**EXERCISE INSTRUCTIONS:** All that is needed is each line of the entries holding the word "will", copied as it stands.

**EXERCISE INPUT:**
********

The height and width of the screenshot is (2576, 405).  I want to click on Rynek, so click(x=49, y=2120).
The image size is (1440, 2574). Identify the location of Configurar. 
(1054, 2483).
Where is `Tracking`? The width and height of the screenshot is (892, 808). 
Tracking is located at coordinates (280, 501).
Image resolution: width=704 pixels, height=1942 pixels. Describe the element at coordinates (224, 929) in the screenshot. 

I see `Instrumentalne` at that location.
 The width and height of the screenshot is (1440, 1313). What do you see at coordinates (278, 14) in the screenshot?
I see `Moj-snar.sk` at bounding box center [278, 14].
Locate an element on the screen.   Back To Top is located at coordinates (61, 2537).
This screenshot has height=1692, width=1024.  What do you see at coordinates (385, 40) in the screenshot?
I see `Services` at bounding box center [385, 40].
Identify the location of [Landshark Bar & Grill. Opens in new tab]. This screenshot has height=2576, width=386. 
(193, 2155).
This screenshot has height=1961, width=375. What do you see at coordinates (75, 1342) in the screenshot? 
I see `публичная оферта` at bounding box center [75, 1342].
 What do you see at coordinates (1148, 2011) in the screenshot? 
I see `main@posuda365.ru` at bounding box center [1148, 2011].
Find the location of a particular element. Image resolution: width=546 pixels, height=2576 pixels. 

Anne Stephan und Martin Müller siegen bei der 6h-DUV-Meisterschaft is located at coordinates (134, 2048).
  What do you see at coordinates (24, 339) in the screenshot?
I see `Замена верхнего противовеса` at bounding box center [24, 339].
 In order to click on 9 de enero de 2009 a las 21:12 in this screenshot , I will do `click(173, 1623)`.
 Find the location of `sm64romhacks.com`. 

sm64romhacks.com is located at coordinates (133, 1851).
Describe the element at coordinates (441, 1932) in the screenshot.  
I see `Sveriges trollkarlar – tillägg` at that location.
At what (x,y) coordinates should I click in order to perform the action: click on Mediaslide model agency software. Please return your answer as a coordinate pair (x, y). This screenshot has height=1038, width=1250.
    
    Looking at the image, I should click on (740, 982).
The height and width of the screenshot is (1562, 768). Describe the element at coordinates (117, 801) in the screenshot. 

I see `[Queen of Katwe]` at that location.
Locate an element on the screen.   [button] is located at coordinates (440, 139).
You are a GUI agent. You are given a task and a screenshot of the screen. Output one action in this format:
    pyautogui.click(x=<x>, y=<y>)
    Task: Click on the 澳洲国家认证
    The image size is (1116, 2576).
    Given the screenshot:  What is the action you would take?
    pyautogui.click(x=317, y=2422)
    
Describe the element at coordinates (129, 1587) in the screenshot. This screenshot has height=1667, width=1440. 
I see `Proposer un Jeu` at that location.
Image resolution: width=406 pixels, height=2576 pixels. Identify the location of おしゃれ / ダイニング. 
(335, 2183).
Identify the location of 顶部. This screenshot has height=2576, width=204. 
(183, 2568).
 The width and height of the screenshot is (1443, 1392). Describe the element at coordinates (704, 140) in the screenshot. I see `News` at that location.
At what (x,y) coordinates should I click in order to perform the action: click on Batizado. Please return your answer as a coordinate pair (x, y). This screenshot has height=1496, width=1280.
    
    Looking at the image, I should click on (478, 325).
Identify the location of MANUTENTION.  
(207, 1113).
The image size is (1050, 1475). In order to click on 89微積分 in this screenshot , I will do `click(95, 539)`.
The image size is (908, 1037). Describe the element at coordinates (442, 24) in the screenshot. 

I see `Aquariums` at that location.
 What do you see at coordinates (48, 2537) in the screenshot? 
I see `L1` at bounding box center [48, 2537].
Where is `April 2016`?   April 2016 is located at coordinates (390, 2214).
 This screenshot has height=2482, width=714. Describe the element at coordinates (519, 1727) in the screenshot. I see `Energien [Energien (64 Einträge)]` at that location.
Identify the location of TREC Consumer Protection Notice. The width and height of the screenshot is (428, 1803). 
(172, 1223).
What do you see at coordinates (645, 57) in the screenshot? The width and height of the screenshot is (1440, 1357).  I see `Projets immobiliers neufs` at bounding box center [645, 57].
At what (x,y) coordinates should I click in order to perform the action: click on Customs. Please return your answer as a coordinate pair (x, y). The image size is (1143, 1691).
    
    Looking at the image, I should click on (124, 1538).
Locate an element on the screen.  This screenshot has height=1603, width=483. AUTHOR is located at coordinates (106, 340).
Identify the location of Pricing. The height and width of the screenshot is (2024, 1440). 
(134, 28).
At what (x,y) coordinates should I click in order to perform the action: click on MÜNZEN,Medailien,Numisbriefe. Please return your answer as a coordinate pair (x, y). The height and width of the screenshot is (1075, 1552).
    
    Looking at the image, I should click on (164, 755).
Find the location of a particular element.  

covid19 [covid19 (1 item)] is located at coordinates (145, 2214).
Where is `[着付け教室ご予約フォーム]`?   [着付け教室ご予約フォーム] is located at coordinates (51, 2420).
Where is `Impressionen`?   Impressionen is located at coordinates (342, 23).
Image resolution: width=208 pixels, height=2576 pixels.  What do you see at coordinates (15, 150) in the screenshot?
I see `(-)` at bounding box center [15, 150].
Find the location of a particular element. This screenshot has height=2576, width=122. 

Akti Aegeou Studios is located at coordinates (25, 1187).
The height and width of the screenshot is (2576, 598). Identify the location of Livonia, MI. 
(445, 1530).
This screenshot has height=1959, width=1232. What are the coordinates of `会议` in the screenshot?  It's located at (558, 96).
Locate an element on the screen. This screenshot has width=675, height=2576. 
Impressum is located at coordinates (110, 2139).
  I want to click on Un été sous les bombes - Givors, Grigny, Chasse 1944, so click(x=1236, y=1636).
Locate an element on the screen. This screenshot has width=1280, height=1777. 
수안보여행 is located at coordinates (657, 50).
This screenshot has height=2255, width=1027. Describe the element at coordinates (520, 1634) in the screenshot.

********

**RESPONSE AREA:**
 In order to click on 9 de enero de 2009 a las 21:12 in this screenshot , I will do `click(173, 1623)`.
The image size is (1050, 1475). In order to click on 89微積分 in this screenshot , I will do `click(95, 539)`.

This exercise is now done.